Memory-constrained deployments. If you're already at 70-80% GPU memory running the target model with a reasonable KV cache, adding a draft model will either require a smaller draft (lower acceptance rate) or additional GPUs (higher cost). The latency improvement needs to justify the memory cost.

When you don't have a well-matched draft model. An acceptance rate below ~55% means speculative decoding is at best neutral, at worst slower than direct decoding. If you're not willing to invest in a domain-matched draft model (or Medusa fine-tuning), and prompt lookup decoding doesn't fit your task structure, the realistic benefit may be minimal.

Streaming applications with partial-output rendering. Speculative decoding delivers tokens in bursts — several tokens appear at once when a batch of drafts is accepted, then silence while the next draft-and-verify round happens.
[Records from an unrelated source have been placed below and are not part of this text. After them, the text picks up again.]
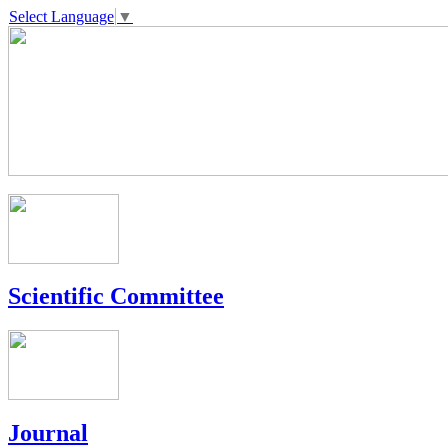
Select Language
▼
Scientific Committee
Journal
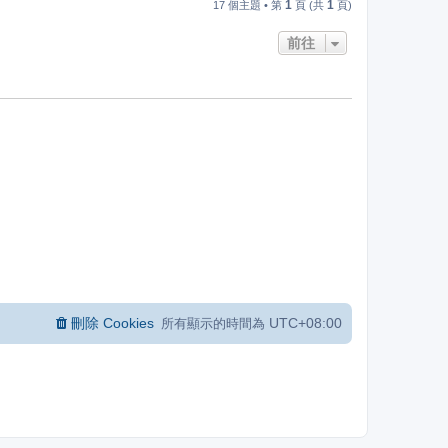
1
1
17 個主題 • 第
頁 (共
頁)
前往
刪除 Cookies
UTC+08:00
所有顯示的時間為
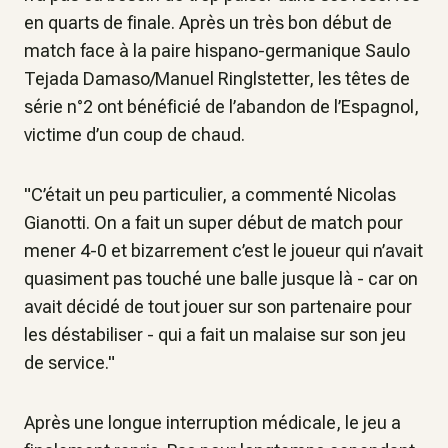
en quarts de finale. Après un très bon début de
match face à la paire hispano-germanique Saulo
Tejada Damaso/Manuel Ringlstetter, les têtes de
série n°2 ont bénéficié de l’abandon de l’Espagnol,
victime d’un coup de chaud.
"C’était un peu particulier, a commenté Nicolas
Gianotti. On a fait un super début de match pour
mener 4-0 et bizarrement c’est le joueur qui n’avait
quasiment pas touché une balle jusque là - car on
avait décidé de tout jouer sur son partenaire pour
les déstabiliser - qui a fait un malaise sur son jeu
de service."
Après une longue interruption médicale, le jeu a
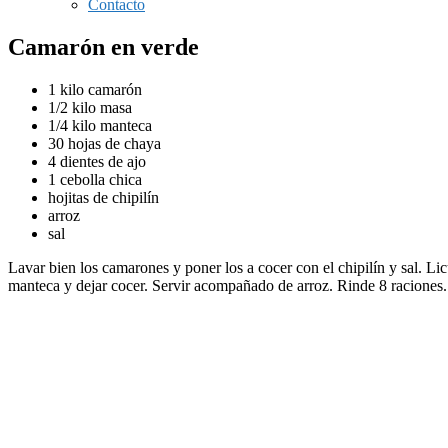
Contacto
Camarón en verde
1 kilo camarón
1/2 kilo masa
1/4 kilo manteca
30 hojas de chaya
4 dientes de ajo
1 cebolla chica
hojitas de chipilín
arroz
sal
Lavar bien los camarones y poner los a cocer con el chipilín y sal. Lic
manteca y dejar cocer. Servir acompañado de arroz. Rinde 8 raciones.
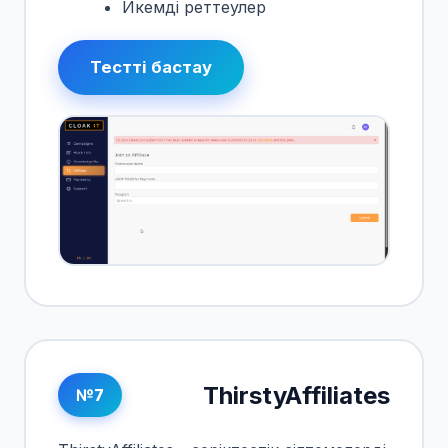
Икемді реттеулер
Тестті бастау
ThirstyAffiliates
№7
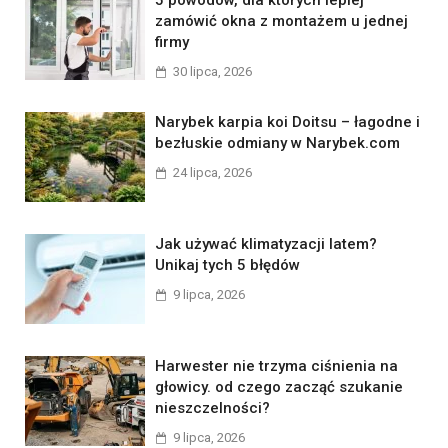
5 powodów, dla których lepiej
zamówić okna z montażem u jednej
firmy
30 lipca, 2026
Narybek karpia koi Doitsu – łagodne i
bezłuskie odmiany w Narybek.com
24 lipca, 2026
Jak używać klimatyzacji latem?
Unikaj tych 5 błędów
9 lipca, 2026
Harwester nie trzyma ciśnienia na
głowicy. od czego zacząć szukanie
nieszczelności?
9 lipca, 2026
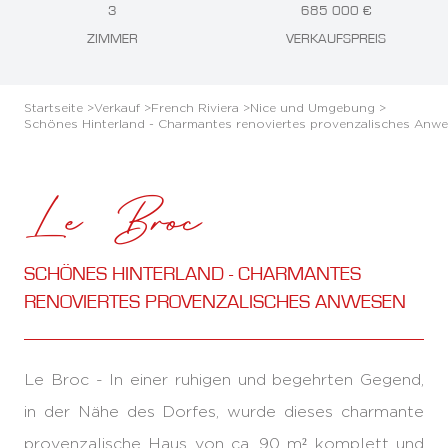
3
685 000 €
ZIMMER
VERKAUFSPREIS
Startseite >
Verkauf >
French Riviera >
Nice und Umgebung >
Schönes Hinterland - Charmantes renoviertes provenzalisches Anw
Le Broc
SCHÖNES HINTERLAND - CHARMANTES
RENOVIERTES PROVENZALISCHES ANWESEN
Le Broc - In einer ruhigen und begehrten Gegend,
in der Nähe des Dorfes, wurde dieses charmante
provenzalische Haus von ca. 90 m² komplett und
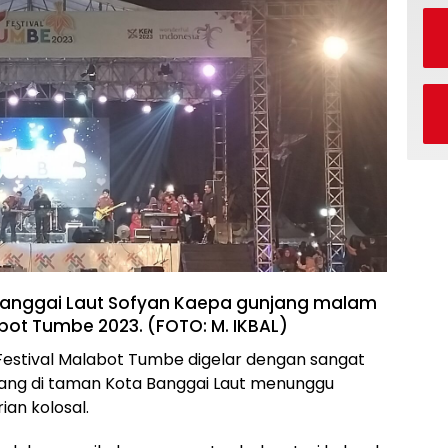
Banggai Laut Sofyan Kaepa gunjang malam
bot Tumbe 2023. (FOTO: M. IKBAL)
stival Malabot Tumbe digelar dengan sangat
ang di taman Kota Banggai Laut menunggu
an kolosal.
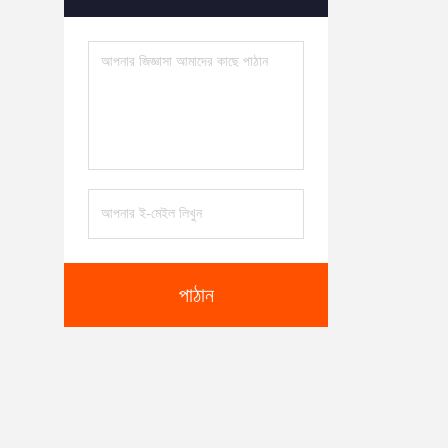
ধাতু জালিয়াতি সেবা
(5)
ধাতু ঢালাইয়ের সেবা
(6)
কাস্টম মোল্ড
(6)
দ্রুত প্রোটোটাইপ
(6)
থ্রিডি প্রিন্টিং সেবা
(5)
পাঠান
For UIs that render a character-by-character "typing" effect, the irregular token delivery is perceptible. You can smooth it with a token queue and output pacing, but that adds infrastructure and partially defeats the latency improvement.

When you can't instrument acceptance rate. Going into speculative decoding blind means you don't know if it's helping or hurting on your actual traffic. The acceptance rate is the leading indicator for everything. Before deploying, confirm you have observability into per-request acceptance rates. Without it, you can't tune K, can't detect distribution drift, and can't make the deployment decision with real data.

What the paper actually gives you

Speculative decoding solves a real problem: GPU compute waste during autoregressive decode. The proof that output quality is unchanged is genuine — not approximately unchanged, exactly unchanged, by construction. That matters because it means you're not trading quality for speed; you're changing where the time goes.

The practical shape of the technique is: it works well for latency-optimized, low-batch-size deployments where you have a good draft model and predictable input distribution. The 2-3× speedup numbers from the paper are reproducible under those conditions. They don't transfer cleanly to throughput-oriented high-batch deployments, and the acceptance rate is sensitive to domain mismatch in ways that benchmark datasets don't capture.

The latency profiling session that started this post ended with a speculative decoding implementation using a 7B draft model fine-tuned on domain data alongside our 70B target. With K=5 and acceptance rates around 78% on production traffic, we got roughly 2.2× median latency reduction — 180ms average for 200-token responses, down from 395ms. GPU utilization went from ~8% to ~22%. The H100 is still mostly idle, but that's the memory bandwidth limit asserting itself. We're using more of the available compute than before, and we got there with no change to output quality by construction.


Fast Inference from Transformers via Speculative Decoding — Leviathan, Kalman, Matias. ICML 2023.
Accelerating Large Language Model Decoding with Speculative Sampling — Chen, Borgeaud, Irving, Lespiau, Sifre, Jumper. DeepMind 2023.